Regulators have laid out detailed Carryout Bag Requirements that took effect Effective January 1, 2026, with SB 1053 (Blakespear, Chapter 453, Statutes of 2024) placing restrictions on the types of bags that can be provided at checkout and extending those rules to services such as Home delivery. By spelling out how retailers must comply under Blakespear and citing Chapter 453 in the Statutes of California, the state is signaling that bag policy is no longer a side issue but a core part of its environmental regulation, as reflected in the official Carryout Bag Requirements.

From paper fees to full bans: how the rules evolved

California’s current crackdown did not appear overnight, it grew out of earlier rules that nudged stores away from single-use plastics without banning them outright. Instead of offering free thin plastic bags, large retailers were already required to provide customers recycled paper bags or certified reusable grocery bags and to charge their customers a set amount per bag, a structure that normalized the idea of paying at checkout and laid the groundwork for tougher measures, as spelled out in the state’s description that begins with the word Instead.

Over time, policymakers concluded that fees alone were not enough, and they moved toward eliminating plastic checkout bags entirely while raising standards for paper alternatives. Key takeaways from recent rulemaking note that California will ban plastic checkout bags from grocery, pharmacy, liquor, and convenience stores in 2026, under a section that highlights Key changes in how retailers can package purchases, a shift that cements California’s role as an early adopter of aggressive plastic reduction policies, as summarized in the Key overview of California’s approach.
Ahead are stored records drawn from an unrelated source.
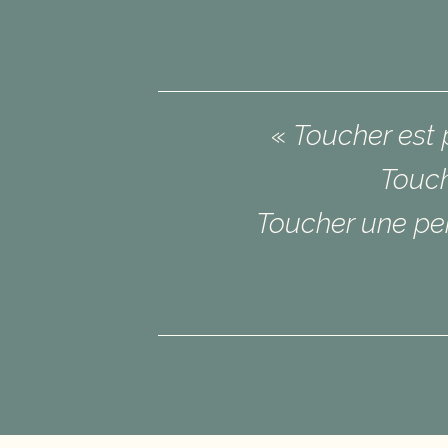
«
Toucher est 
Touch
Toucher une per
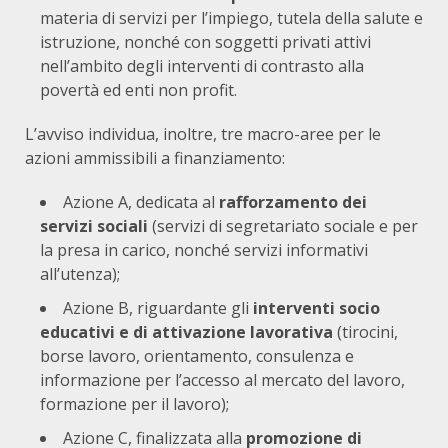
materia di servizi per l’impiego, tutela della salute e
istruzione, nonché con soggetti privati attivi
nell’ambito degli interventi di contrasto alla
povertà ed enti non profit.
L’avviso individua, inoltre, tre macro-aree per le
azioni ammissibili a finanziamento:
Azione A, dedicata al
rafforzamento dei
servizi sociali
(servizi di segretariato sociale e per
la presa in carico, nonché servizi informativi
all’utenza);
Azione B, riguardante gli
interventi socio
educativi e di attivazione lavorativa
(tirocini,
borse lavoro, orientamento, consulenza e
informazione per l’accesso al mercato del lavoro,
formazione per il lavoro);
Azione C, finalizzata alla
promozione di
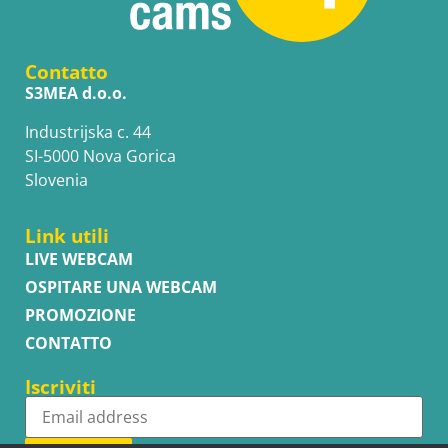
Contatto
S3MEA d.o.o.
Industrijska c. 44
SI-5000 Nova Gorica
Slovenia
Link utili
LIVE WEBCAM
OSPITARE UNA WEBCAM
PROMOZIONE
CONTATTO
Iscriviti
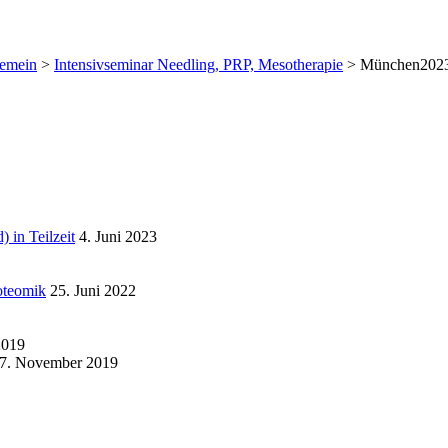
gemein
>
Intensivseminar Needling, PRP, Mesotherapie
>
München202
n Teilzeit
4. Juni 2023
roteomik
25. Juni 2022
2019
7. November 2019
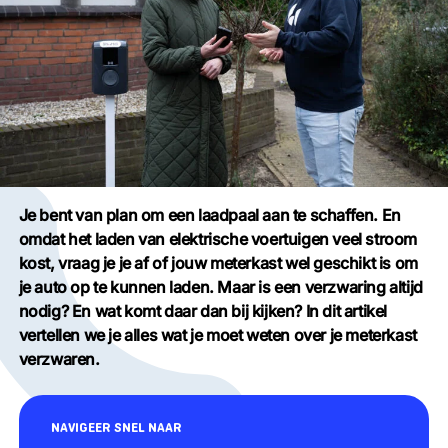
Je bent van plan om een laadpaal aan te schaffen. En
omdat het laden van elektrische voertuigen veel stroom
kost, vraag je je af of jouw meterkast wel geschikt is om
je auto op te kunnen laden. Maar is een verzwaring altijd
nodig? En wat komt daar dan bij kijken? In dit artikel
vertellen we je alles wat je moet weten over je meterkast
verzwaren.
NAVIGEER SNEL NAAR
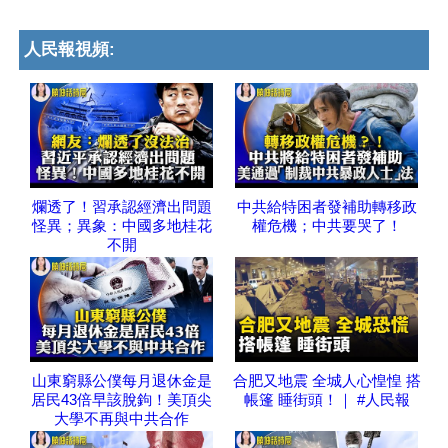
人民報視頻:
爛透了！習承認經濟出問題
中共給特困者發補助轉移政
怪異；異象：中國多地桂花
權危機；中共要哭了！
不開
山東窮縣公僕每月退休金是
合肥又地震 全城人心惶惶 搭
居民43倍早該脫鉤！美頂尖
帳篷 睡街頭！｜ #人民報
大學不再與中共合作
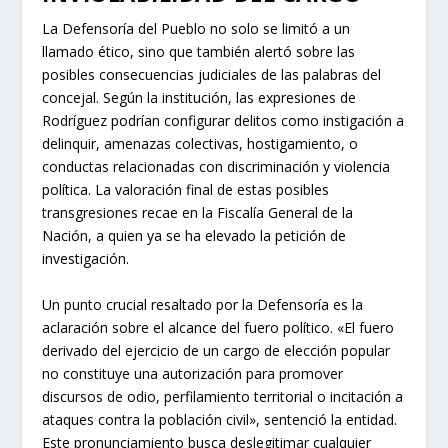
La Defensoría del Pueblo no solo se limitó a un
llamado ético, sino que también alertó sobre las
posibles consecuencias judiciales de las palabras del
concejal. Según la institución, las expresiones de
Rodríguez podrían configurar delitos como instigación a
delinquir, amenazas colectivas, hostigamiento, o
conductas relacionadas con discriminación y violencia
política. La valoración final de estas posibles
transgresiones recae en la Fiscalía General de la
Nación, a quien ya se ha elevado la petición de
investigación.
Un punto crucial resaltado por la Defensoría es la
aclaración sobre el alcance del fuero político. «El fuero
derivado del ejercicio de un cargo de elección popular
no constituye una autorización para promover
discursos de odio, perfilamiento territorial o incitación a
ataques contra la población civil», sentenció la entidad.
Este pronunciamiento busca deslegitimar cualquier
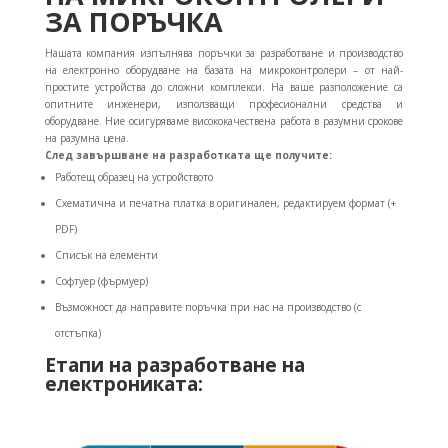
ЗА ПОРЪЧКА
Нашата компания изпълнява поръчки за разработване и производство
на електронно оборудване на базата на микроконтролери – от най-
простите устройства до сложни комплекси. На ваше разположение са
опитните инженери, използващи професионални средства и
оборудване. Ние осигуряваме висококачествена работа в разумни срокове
на разумна цена.
След завършване на разработката ще получите:
Работещ образец на устройството
Схематична и печатна платка в оригинален, редактируем формат (+
PDF)
Списък на елементи
Софтуер (фърмуер)
Възможност да направите поръчка при нас на производство (с
отстъпка)
Етапи на разработване на
електрониката:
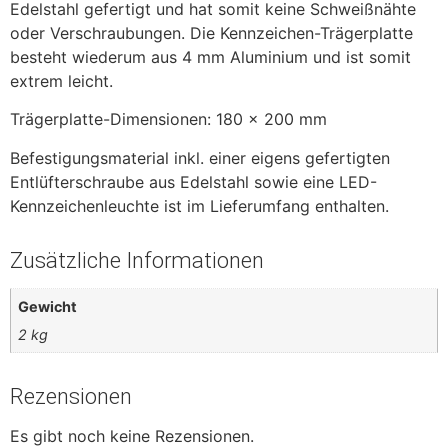
Edelstahl gefertigt und hat somit keine Schweißnähte
oder Verschraubungen. Die Kennzeichen-Trägerplatte
besteht wiederum aus 4 mm Aluminium und ist somit
extrem leicht.
Trägerplatte-Dimensionen: 180 x 200 mm
Befestigungsmaterial inkl. einer eigens gefertigten
Entlüfterschraube aus Edelstahl sowie eine LED-
Kennzeichenleuchte ist im Lieferumfang enthalten.
Zusätzliche Informationen
Gewicht
2 kg
Rezensionen
Es gibt noch keine Rezensionen.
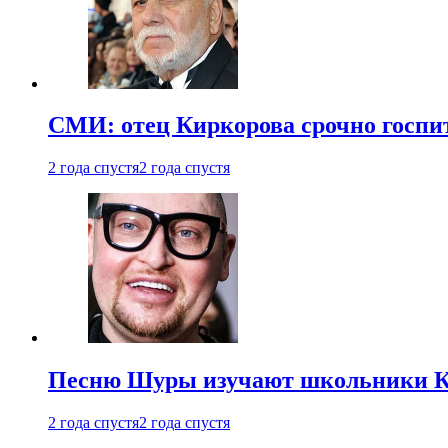
СМИ: отец Киркорова срочно госпи
2 года спустя
2 года спустя
Песню Шуры изучают школьники К
2 года спустя
2 года спустя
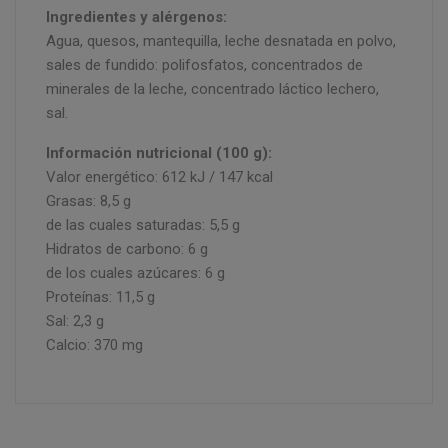
Ingredientes y alérgenos:
Agua, quesos, mantequilla, leche desnatada en polvo,
sales de fundido: polifosfatos, concentrados de
minerales de la leche, concentrado láctico lechero,
sal.
Información nutricional (100 g):
Valor energético: 612 kJ / 147 kcal
Grasas: 8,5 g
de las cuales saturadas: 5,5 g
Hidratos de carbono: 6 g
de los cuales azúcares: 6 g
Proteínas: 11,5 g
Sal: 2,3 g
Calcio: 370 mg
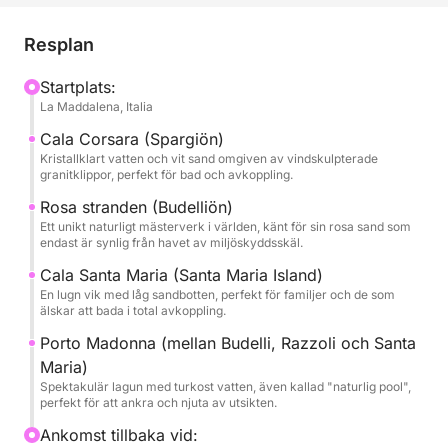
Under dagen kommer vi att segla mellan
Resplan
skärgårdens mest ikoniska öar: Spargi, med sina
gömda vikar och gyllene sand; Budelli, känd för sin
Startplats:
La Maddalena, Italia
suggestiva rosa strand, en av de mest spektakulära i
världen (endast besökbar från sjövägen för att
Cala Corsara (Spargiön)
bevara dess skönhet); och Santa Maria, perfekt för
Kristallklart vatten och vit sand omgiven av vindskulpterade
granitklippor, perfekt för bad och avkoppling.
ett dopp i det grunda, turkosa vattnet.
Rosa stranden (Budelliön)
Ett unikt naturligt mästerverk i världen, känt för sin rosa sand som
Azimut 39 erbjuder stora utomhusutrymmen för
endast är synlig från havet av miljöskyddsskäl.
solbad, en solplats i fören, en bekväm sittbrunn
Cala Santa Maria (Santa Maria Island)
akterut för avkoppling i skuggan och en
En lugn vik med låg sandbotten, perfekt för familjer och de som
panoramautsikt över flybridge för att njuta av
älskar att bada i total avkoppling.
hisnande utsikter. Ombord finner du komfort,
Porto Madonna (mellan Budelli, Razzoli och Santa
professionalism och gästfrihet: vår expertskeppare
Maria)
delar gärna med sig av anekdoter och kuriositeter
Spektakulär lagun med turkost vatten, även kallad "naturlig pool",
om öarna och anpassar resplanen efter dina
perfekt för att ankra och njuta av utsikten.
önskemål.
Ankomst tillbaka vid:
What the 2026 law means at the register

For everyday Grocery trips, the new rules translate into a simple equation: fewer plastic options and more mandatory fees on whatever disposable bags remain. Reports on the January carryout law note that Grocery shoppers slapped with new checkout fees are seeing higher charges for plastic bags in several counties, with local governments explicitly tying the increases to a broader crackdown on the use of single-use plastic bags and the environmental costs they carry, a pattern detailed in coverage of Grocery rules.

California has gone a step further by pairing its plastic ban with a baseline charge on paper, so that even environmentally friendlier options come with a price signal. Local summaries of New California Laws taking effect on January 1st, 2026, explain that the Plastic Bag Ban (SB 1053) means All plastic shopping bags are banned at grocery stores and that retailers must charge a minimum fee of 10 cents for each allowed bag, a structure that makes the cost of disposables explicit every time a shopper reaches the register, according to the New California Laws summary.
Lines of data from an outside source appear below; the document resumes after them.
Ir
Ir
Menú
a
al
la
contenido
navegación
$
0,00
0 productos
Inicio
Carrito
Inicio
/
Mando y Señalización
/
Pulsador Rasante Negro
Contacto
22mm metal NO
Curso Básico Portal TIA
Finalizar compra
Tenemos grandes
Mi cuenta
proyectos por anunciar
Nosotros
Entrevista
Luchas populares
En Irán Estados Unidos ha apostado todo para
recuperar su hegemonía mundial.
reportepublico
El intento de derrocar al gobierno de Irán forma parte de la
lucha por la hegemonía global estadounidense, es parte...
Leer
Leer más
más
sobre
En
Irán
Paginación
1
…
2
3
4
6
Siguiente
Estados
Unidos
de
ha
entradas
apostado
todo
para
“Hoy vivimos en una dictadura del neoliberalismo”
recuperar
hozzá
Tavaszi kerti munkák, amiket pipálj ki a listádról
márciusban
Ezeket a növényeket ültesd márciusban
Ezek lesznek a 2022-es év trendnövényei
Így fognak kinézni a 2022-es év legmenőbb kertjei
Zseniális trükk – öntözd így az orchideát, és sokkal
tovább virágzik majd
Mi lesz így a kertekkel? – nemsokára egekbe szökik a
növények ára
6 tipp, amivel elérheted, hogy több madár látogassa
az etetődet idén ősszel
How shoppers and businesses are adapting

From my vantage point, the most striking shift is how quickly both consumers and retailers are being pushed to rethink what a “normal” grocery run looks like. The Brief on California’s rollout notes that Single-use and thick “reusable” plastic bags are now banned at all California grocery stores and pharmacies as of Jan 1, and that the law aims to eliminate these bags in favor of reusable options or recycled paper alternatives that carry a 10-cent paper bag fee, a combination that leaves little room for the old habit of grabbing a handful of plastic at the end of every trip, as outlined in The Brief on Single-use rules in California.

Businesses, especially smaller retailers, are being told to treat the new rules not just as a compliance burden but as a branding opportunity. Guidance framed as The Countdown Is On stresses that California Bag Ban Takes Effect January and urges companies to invest in sturdier, logo-branded reusable bags that align with a growing preference for sustainable brands, arguing that customers are more likely to accept fees and bans if they see retailers offering attractive, durable alternatives, a strategy laid out in the Countdown Is On overview of how California businesses can respond.